I’ve been going on, insufferably at times, about my new Nimble storage array at work. Back in January, it passed my home-grown bakeoff with flying colors, in February I wrote about how it was inbound to my datacenter, in March I fretted over iSCSI traffic, .vhdx parades, and my 6509-E.
Well it’s been just about a month since it was racked up and jacked into my Hyper-V fabric and I thought maybe the storage nerds among my readers would like an update on how its performing.
Fast: It’s been strange getting compliments, kudos and thank yous rather than complaints and ALL CAPS emails punctuated by Exclamation Marks. I have a couple of very critical SQL databases, the performance of which can make or break my job, and after some deliberation, we took the risk and moved the biggest of them to the Nimble about three weeks ago.
Here’s a slightly edited email from one power user 72 hours later:
Did I say THANK YOU for the extra zip yet?
STILL LOVING IT!!
I’m taken aback by all the affection coming my way…no longer under user-siege, I feel like maybe I should dress better at work, shave every day, turn on some lights in the office perhaps. Even the dev team was shocked, with one of them invoking Spaceballs and saying his storage-dependent process was moving at “Ludicrous speed.”

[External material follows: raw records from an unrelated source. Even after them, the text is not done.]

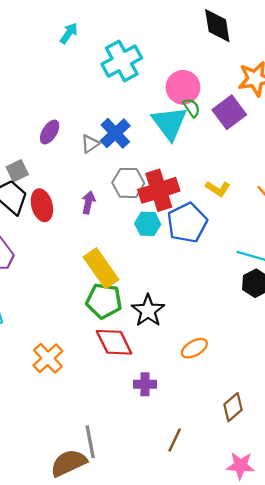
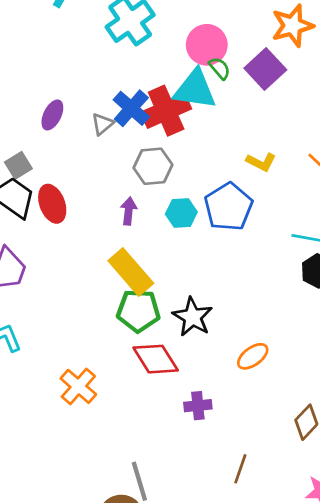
cyan triangle: (169, 123) -> (195, 89), turned -39
red cross: (159, 190) -> (166, 111), moved
purple arrow: (88, 202) -> (129, 211), moved

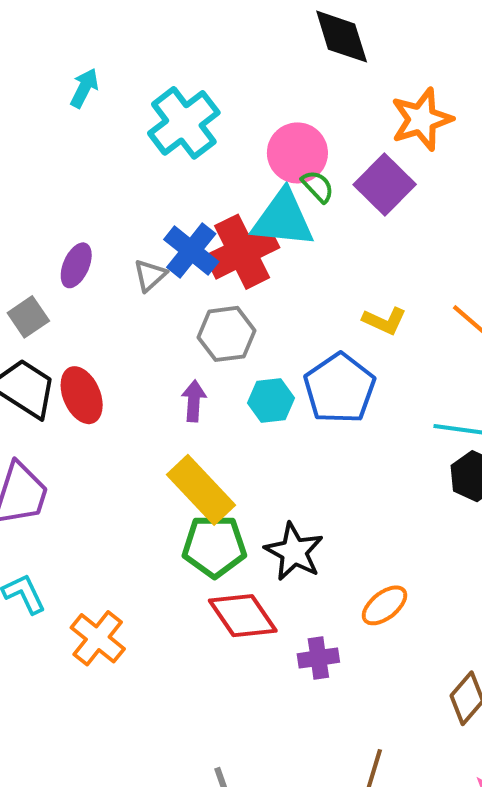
gray square: (18, 165) -> (28, 317), moved
orange cross: (78, 386) -> (98, 638), moved
purple cross: (198, 406) -> (318, 658), moved

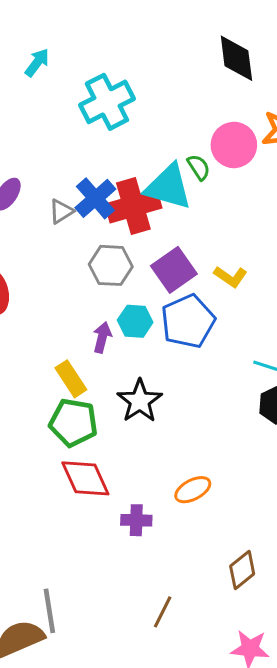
pink circle: (297, 153) -> (234, 145), moved
purple square: (385, 185) -> (174, 270), moved
purple arrow: (194, 401) -> (102, 337), moved
yellow rectangle: (201, 490) -> (71, 379), size x0.7
black star: (294, 552) -> (140, 401), moved

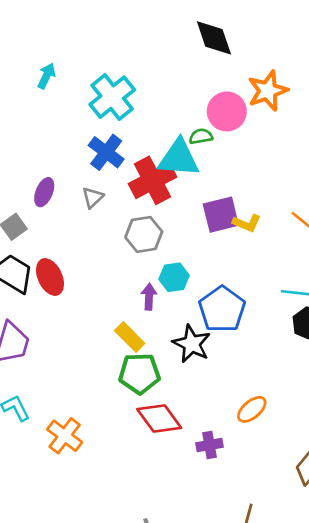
green semicircle: (199, 167) -> (201, 136), turned -55
blue cross: (95, 198) -> (106, 152), moved
purple square: (174, 270) -> (221, 215), moved, turned 33
blue pentagon: (188, 321) -> (222, 309), moved

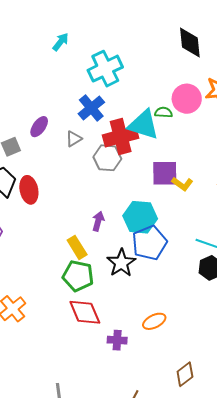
gray hexagon: (144, 234) -> (107, 158), moved
cyan hexagon: (174, 277) -> (140, 217), moved, size x1.5

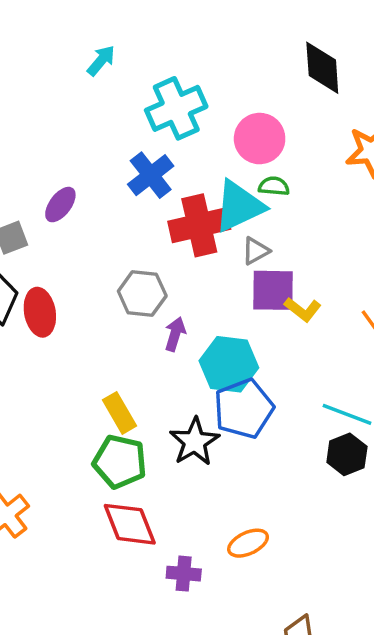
pink circle: (187, 99) -> (260, 139), moved
cyan triangle: (144, 125) -> (239, 206), turned -44
gray triangle: (74, 139) -> (256, 251), moved
gray hexagon: (107, 158) -> (142, 294), moved
purple arrow: (98, 221) -> (175, 334), moved

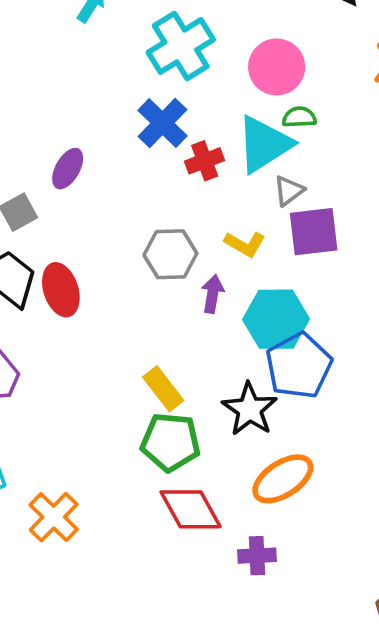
red cross: (199, 225) -> (205, 161), moved, size x0.6
yellow L-shape: (303, 309) -> (245, 244), moved
orange ellipse: (248, 543) -> (283, 479), moved, size x1.4

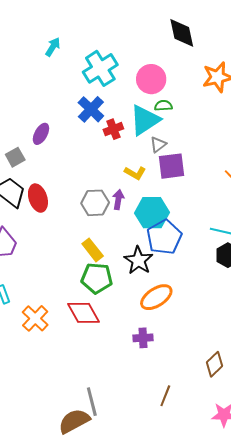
gray hexagon: (170, 254) -> (95, 203), moved
red diamond: (191, 509) -> (84, 313), moved

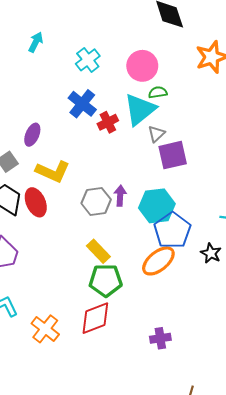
cyan cross: (100, 68) -> (88, 60), size x0.7
yellow L-shape: (135, 173) -> (53, 171), moved, size x1.5
black star: (138, 260) -> (211, 253), moved, size x0.7
orange ellipse: (156, 297) -> (158, 261), moved
red diamond: (84, 313) -> (95, 318), turned -76

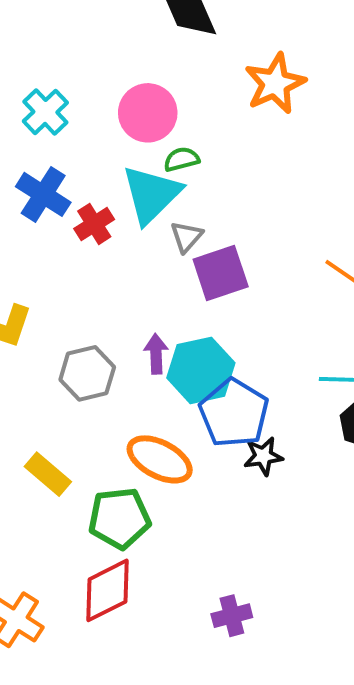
purple arrow: (120, 196) -> (156, 354), moved
yellow rectangle: (98, 251) -> (48, 474), moved
black star: (211, 253) -> (263, 456), moved, turned -30
orange ellipse: (158, 261) -> (160, 459), moved, turned 72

It’s Easy: I can’t underscore this enough. If you’re a mid-sized enterprise with vanilla/commodity workloads and you can tolerate an array that’s just iSCSI (you can still use NFS or SMB 3, just from inside clustered VMs!), Nimble’s a good fit, especially if your staff is more generalist in nature. or you don’t have time to engineer a new SAN from scratch.

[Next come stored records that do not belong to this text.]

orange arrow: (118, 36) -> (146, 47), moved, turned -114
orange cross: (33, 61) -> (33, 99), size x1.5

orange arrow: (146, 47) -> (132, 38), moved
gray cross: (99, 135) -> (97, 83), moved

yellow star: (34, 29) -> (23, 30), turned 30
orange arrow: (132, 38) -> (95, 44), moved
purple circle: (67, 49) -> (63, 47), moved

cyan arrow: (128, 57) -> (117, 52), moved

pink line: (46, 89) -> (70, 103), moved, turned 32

This was a Do It Yourself storage project for me; I didn’t have the luxury or time to hire storage engineers or VARs to come in and engineer it for me. Nimble will try to sell you on professional services, but you can decline and hook it up yourself, as I did. There are best practice guides a-plenty, and if you understand your stack & workload, your switching & compute, you’ll do fine.
Buying it was easy: Nimble’s lineup is simple and from a customer standpoint, it was a radically different experience to buy a Nimble than a traditional SAN.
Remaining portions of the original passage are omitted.